Saturday 1 April 2023
Description
This one-day workshop at the Institute of Philosophy, University of London, brought together leading philosophers of art and art theorists to focus on major works of twenty-first century contemporary art. The aim of the workshop was not to motivate general philosophical claims about the nature of contemporary art, but to examine a single work (or a short run of works) by a particular artist and to consider this in light of the broader issues of philosophical interest that these works might be thought to raise. The idea behind the event as a whole was that close attention to an individual work of art can be both critically and philosophically illuminating, and that this provides an alternative model for substantive work in aesthetics, work that is not only philosophically serious but critically and historically sensitive.

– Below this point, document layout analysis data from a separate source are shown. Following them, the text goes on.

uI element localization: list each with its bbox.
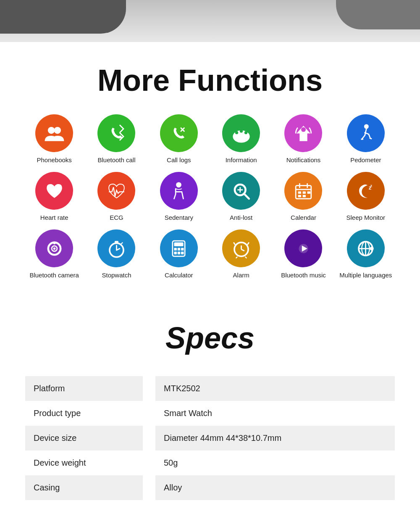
sedentary-label: Sedentary xyxy=(165,214,193,221)
spec-label: Device weight xyxy=(25,451,143,475)
function-multiple-languages: Multiple languages xyxy=(337,229,395,279)
svg-rect-39 xyxy=(174,242,184,246)
svg-point-7 xyxy=(244,131,247,134)
notifications-icon xyxy=(284,114,322,152)
svg-rect-41 xyxy=(178,248,180,250)
function-sleep-monitor: z z Sleep Monitor xyxy=(337,172,395,221)
function-notifications: Notifications xyxy=(274,114,332,163)
spec-row: Device sizeDiameter 44mm 44*38*10.7mm xyxy=(25,426,395,451)
svg-line-15 xyxy=(244,193,249,198)
ecg-label: ECG xyxy=(110,214,123,221)
calculator-icon xyxy=(160,229,198,267)
specs-section: Specs PlatformMTK2502Product typeSmart W… xyxy=(0,304,420,506)
svg-point-32 xyxy=(53,242,55,244)
function-sedentary: Sedentary xyxy=(150,172,208,221)
svg-rect-26 xyxy=(307,191,310,194)
bluetooth-camera-label: Bluetooth camera xyxy=(29,271,79,279)
multiple-languages-icon xyxy=(347,229,385,267)
svg-rect-25 xyxy=(303,195,306,197)
heart-rate-label: Heart rate xyxy=(40,214,68,221)
svg-point-13 xyxy=(176,182,181,187)
function-anti-lost: Anti-lost xyxy=(212,172,270,221)
functions-grid: Phonebooks Bluetooth call Call logs xyxy=(0,114,420,279)
svg-point-0 xyxy=(48,126,55,134)
bluetooth-camera-icon xyxy=(35,229,73,267)
svg-line-51 xyxy=(236,256,237,258)
pedometer-label: Pedometer xyxy=(350,156,381,163)
svg-point-6 xyxy=(239,129,242,132)
bluetooth-music-icon xyxy=(284,229,322,267)
notifications-label: Notifications xyxy=(286,156,321,163)
spec-row: PlatformMTK2502 xyxy=(25,376,395,401)
multiple-languages-label: Multiple languages xyxy=(339,271,392,279)
spec-row: Device weight50g xyxy=(25,451,395,475)
anti-lost-icon xyxy=(222,172,260,210)
spec-value: MTK2502 xyxy=(155,376,395,401)
function-heart-rate: Heart rate xyxy=(25,172,83,221)
svg-line-12 xyxy=(370,138,372,139)
spec-value: Smart Watch xyxy=(155,401,395,426)
call-logs-label: Call logs xyxy=(167,156,191,163)
function-phonebooks: Phonebooks xyxy=(25,114,83,163)
svg-point-55 xyxy=(302,247,305,250)
svg-rect-44 xyxy=(178,251,180,254)
calendar-label: Calendar xyxy=(291,214,316,221)
spec-row: Product typeSmart Watch xyxy=(25,401,395,426)
calendar-icon xyxy=(284,172,322,210)
phonebooks-icon xyxy=(35,114,73,152)
function-information: Information xyxy=(212,114,270,163)
svg-point-9 xyxy=(301,127,306,132)
svg-rect-36 xyxy=(115,241,118,243)
svg-point-1 xyxy=(54,126,61,134)
bluetooth-call-icon xyxy=(97,114,135,152)
svg-text:z: z xyxy=(370,184,373,188)
ecg-icon xyxy=(97,172,135,210)
svg-line-50 xyxy=(247,242,249,245)
function-calculator: Calculator xyxy=(150,229,208,279)
svg-point-31 xyxy=(53,247,55,250)
specs-title: Specs xyxy=(25,321,395,355)
information-icon xyxy=(222,114,260,152)
pedometer-icon xyxy=(347,114,385,152)
sedentary-icon xyxy=(160,172,198,210)
sleep-monitor-label: Sleep Monitor xyxy=(346,214,386,221)
svg-rect-23 xyxy=(303,191,306,194)
svg-rect-43 xyxy=(174,251,177,254)
stopwatch-label: Stopwatch xyxy=(102,271,131,279)
svg-rect-22 xyxy=(298,191,301,194)
spec-label: Device size xyxy=(25,426,143,451)
function-call-logs: Call logs xyxy=(150,114,208,163)
bluetooth-music-label: Bluetooth music xyxy=(281,271,326,279)
stopwatch-icon xyxy=(97,229,135,267)
svg-rect-40 xyxy=(174,248,177,250)
function-alarm: Alarm xyxy=(212,229,270,279)
function-ecg: ECG xyxy=(87,172,145,221)
anti-lost-label: Anti-lost xyxy=(230,214,252,221)
svg-point-10 xyxy=(364,124,369,129)
heart-rate-icon xyxy=(35,172,73,210)
alarm-label: Alarm xyxy=(233,271,249,279)
spec-label: Platform xyxy=(25,376,143,401)
spec-label: Casing xyxy=(25,475,143,500)
svg-rect-45 xyxy=(181,251,184,254)
spec-value: Alloy xyxy=(155,475,395,500)
function-calendar: Calendar xyxy=(274,172,332,221)
information-label: Information xyxy=(226,156,257,163)
functions-title: More Functions xyxy=(0,63,420,98)
alarm-icon xyxy=(222,229,260,267)
function-bluetooth-music: Bluetooth music xyxy=(274,229,332,279)
specs-table: PlatformMTK2502Product typeSmart WatchDe… xyxy=(25,376,395,500)
spec-value: 50g xyxy=(155,451,395,475)
function-pedometer: Pedometer xyxy=(337,114,395,163)
svg-line-49 xyxy=(234,242,235,245)
function-bluetooth-camera: Bluetooth camera xyxy=(25,229,83,279)
sleep-monitor-icon: z z xyxy=(347,172,385,210)
spec-row: CasingAlloy xyxy=(25,475,395,500)
phonebooks-label: Phonebooks xyxy=(37,156,71,163)
spec-label: Product type xyxy=(25,401,143,426)
svg-line-52 xyxy=(245,256,247,258)
svg-rect-24 xyxy=(298,195,301,197)
calculator-label: Calculator xyxy=(165,271,193,279)
svg-point-5 xyxy=(235,131,238,134)
top-banner xyxy=(0,0,420,42)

The workshop was a collaboration between Department of Philosophy at the University of Warwick, the Ruskin School of Art at the University of Oxford, the Institute of Philosophy, University of London, and the London Aesthetics Forum. It was generously supported by a grant from the British Society of Aesthetics.

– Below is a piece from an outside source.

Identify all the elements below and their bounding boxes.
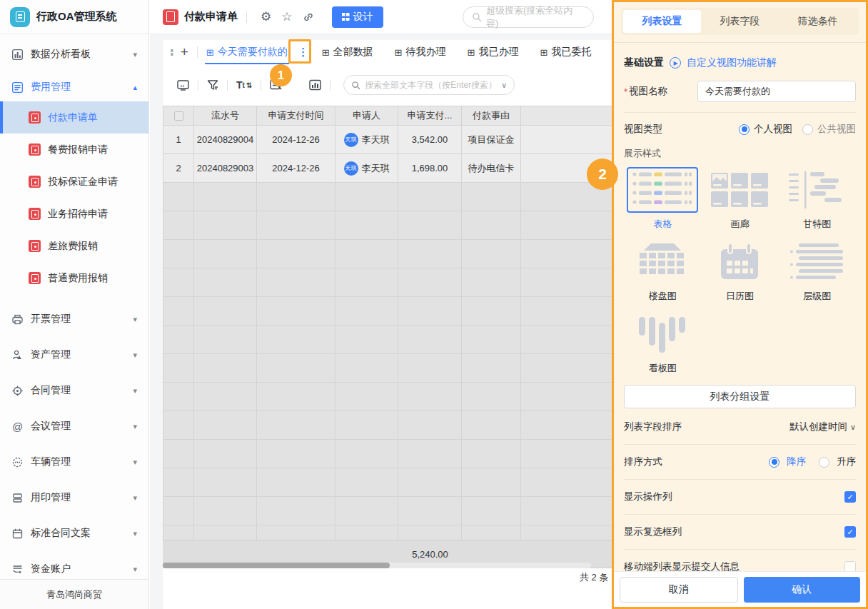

The organisers were Diarmuid Costello (Warwick) and Jason Gaiger (Oxford). The full list of speakers and papers titles is below. Papers were delivered in pairs between refreshment and/or lunch break(s) and all speakers, whether junior or senior, male or female, were given equal time and billing.

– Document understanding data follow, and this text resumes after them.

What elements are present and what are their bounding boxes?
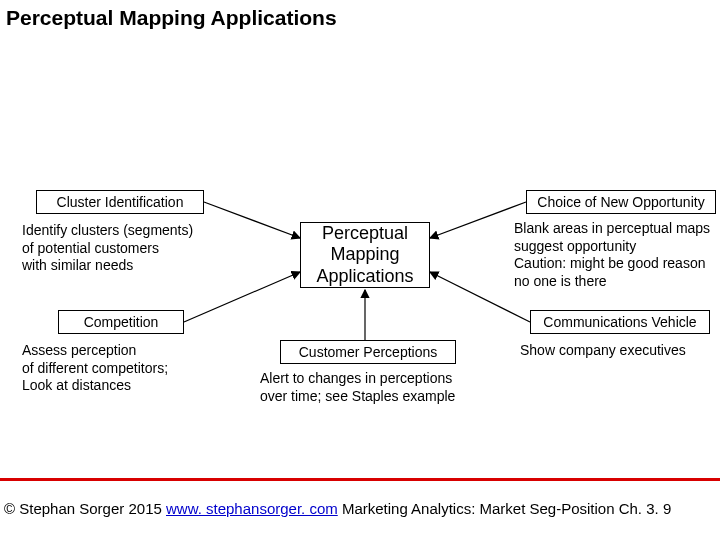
footer-link[interactable]: www. stephansorger. com bbox=[166, 500, 338, 517]
center-box: Perceptual Mapping Applications bbox=[300, 222, 430, 288]
node-cluster-identification: Cluster Identification bbox=[36, 190, 204, 214]
footer-prefix: © Stephan Sorger 2015 bbox=[4, 500, 166, 517]
page-title: Perceptual Mapping Applications bbox=[6, 6, 337, 30]
node-new-opportunity: Choice of New Opportunity bbox=[526, 190, 716, 214]
footer: © Stephan Sorger 2015 www. stephansorger… bbox=[4, 500, 671, 517]
svg-line-3 bbox=[184, 272, 300, 322]
node-competition: Competition bbox=[58, 310, 184, 334]
node-communications-vehicle: Communications Vehicle bbox=[530, 310, 710, 334]
node-customer-perceptions: Customer Perceptions bbox=[280, 340, 456, 364]
desc-cluster-identification: Identify clusters (segments) of potentia… bbox=[22, 222, 242, 275]
footer-divider bbox=[0, 478, 720, 481]
desc-new-opportunity: Blank areas in perceptual maps suggest o… bbox=[514, 220, 720, 290]
svg-line-2 bbox=[430, 202, 526, 238]
desc-communications-vehicle: Show company executives bbox=[520, 342, 720, 360]
footer-suffix: Marketing Analytics: Market Seg-Position… bbox=[338, 500, 671, 517]
desc-competition: Assess perception of different competito… bbox=[22, 342, 222, 395]
desc-customer-perceptions: Alert to changes in perceptions over tim… bbox=[260, 370, 500, 405]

Jason Gaiger (University of Oxford): ‘Parthood and Composition: Pierre
Huyghe’s Untilled (2011-12)’
Elisa Caldarola (Ca’ Foscari University, Venice): ‘Installation, Interaction,
Imagination: Katharina Grosse’s ‘It Wasn’t Us’ (2020-2021)’
Diarmuid Costello (University of Warwick) and Katrin Flikschuh (LSE): ‘Felix Eats Garri & Egusi Soup (2014-16): Zina Saro-Wiwa and Metaphysics of Habitat’
Vid Simoniti (Liverpool University): ‘Art Beyond Human Agency: Maja Smrekar’s !brute_force’ (2019-20)’
Margaret Iversen (University of Essex): ‘Camera Consciousness: On Susan
Morris’s Concordances and Silence (On Prepared Loom) (2021)’
Peter Geimer (Deutches Forum für Kunstgeschichte, Paris): ‘The Colours of
History. On Harun Farocki’s Respite (2007)’
The event was very well attended by 80+ delegates, and lasted one full day, followed by a dinner for the speakers. Informal feedback received on the day was very positive, from both delegates and speakers.